When a colleague of the nobel award winning physicist Wolfgang Pauli showed him a research paper by one of his students, asking for his opinion, Pauli is said to have given his legendary remark:
Not only is he not right. He’s not even wrong.
What Pauli was saying is that the student’s hypotheses wasn’t falsifiable. There was no way to set up an experiment that would produce an observation that could conflict with the hypotheses’ predictions, thus proving it to be false. The hypotheses could therefore not be meaningfully tested, which meant that it didn’t adhere to the scientific method.
Luckily for Pauli, he was no longer of this world when the Harvard Business Review published an article titled “Tesla’s not as disruptive as you might think“. The article reports on research being done on Tesla by Clayton Christenssen and his colleagues on whether the car maker fits into Christensen’s theory of Disruptive Innovation, one of the most popular ways of thinking about the effects of new technology on business. The article quotes the research excitedly:
If Tesla is following a disruptive innovation strategy, theory predicts that it will continue to see no strong competitive response … However, because it’s a sustaining innovation, theory predicts that competitors will emerge [when they expand their market] …
Wow, a business theory that can be used for prediction, how exciting! So exciting in fact that the book originally introduced it, the Innovator’s Dilemma, was followed by an even more ambitious book, Seeing What’s Next. In it the author and his associates
present a groundbreaking framework for predicting outcomes in the evolution of any industry … Through in-depth case studies of industries from aviation to health care, the authors illustrate the predictive power of innovation theory in action.

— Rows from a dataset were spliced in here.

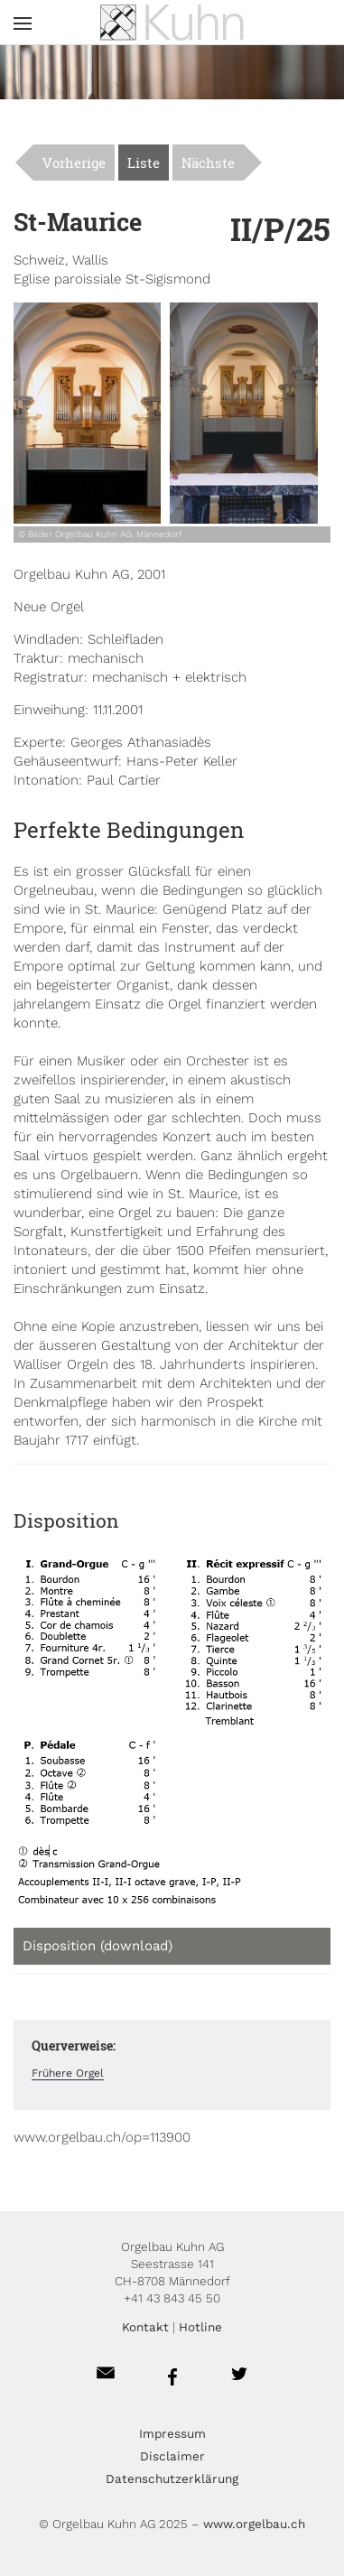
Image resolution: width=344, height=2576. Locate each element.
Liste (143, 162)
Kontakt (145, 2327)
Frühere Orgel (68, 2073)
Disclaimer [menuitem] (172, 2456)
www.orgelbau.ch (254, 2523)
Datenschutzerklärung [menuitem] (172, 2478)
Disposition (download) (97, 1946)
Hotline (200, 2327)
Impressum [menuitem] (172, 2433)
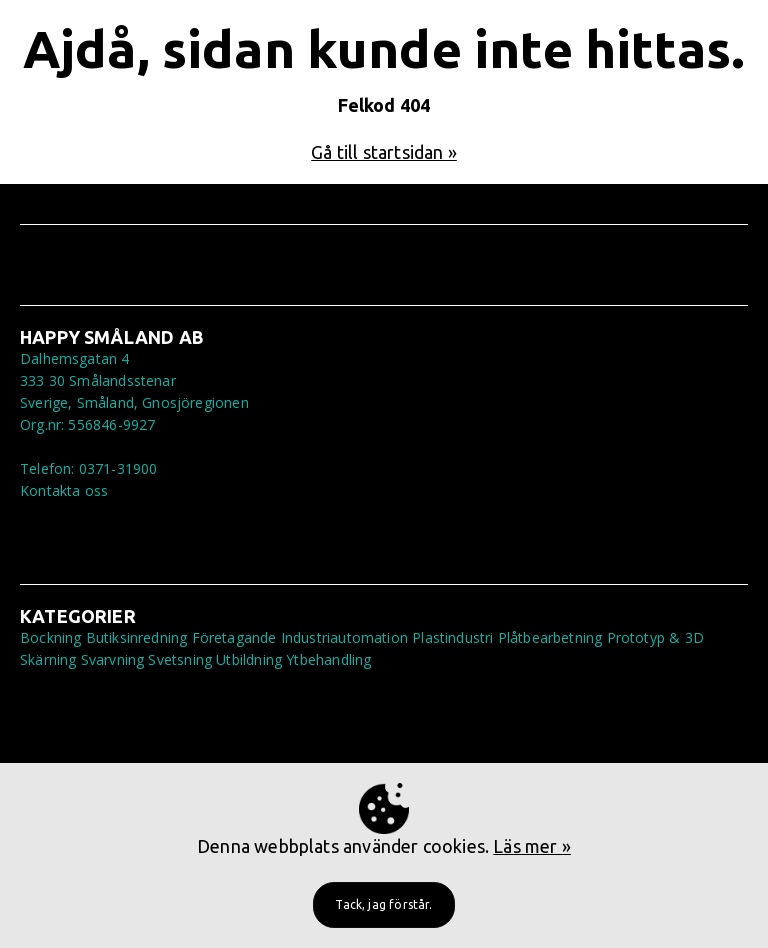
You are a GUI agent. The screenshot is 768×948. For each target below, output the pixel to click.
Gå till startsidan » (384, 152)
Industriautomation (344, 637)
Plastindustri (452, 637)
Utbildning (249, 659)
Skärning (48, 659)
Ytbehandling (328, 659)
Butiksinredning (137, 637)
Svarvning (113, 659)
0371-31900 (118, 468)
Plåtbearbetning (550, 637)
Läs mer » (532, 846)
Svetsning (180, 659)
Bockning (50, 637)
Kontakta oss (64, 490)
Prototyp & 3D (655, 637)
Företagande (234, 637)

There are two problems with all this. The first one is that they’re not even wrong. The theory of disruptive innovation cannot be falsified. Even when someone points out examples from the books where the theory eventually failed, as the New Yorker did quite colourfully a while back, this is always explained away by a company having been wrongly identified as being disruptive or by some minor niggle in the theory which has now been corrected.
The second problem is that business studies don’t lend themselves well to the scientific method to begin with. That’s what makes the “case study” method so good. It embraces the fact that business studies are more like a collection of good advice you get from your mother before flying the nest than a framework of theories that predict the future behaviour of natural phenomena. In business, there’s no way to make enough observations of a particular business in a particular situation in order for any results to be statistically significant. It’s therefore impossible to conduct any meaningful experiments on business theories.
The theory of disruptive innovation isn’t all bad. There are some case studies in there that show how companies that have dominated their industry are eventually destroyed by competitors they didn’t see coming. But the it is not a scientific theory with the power to predict. And its authors should stop pretending otherwise.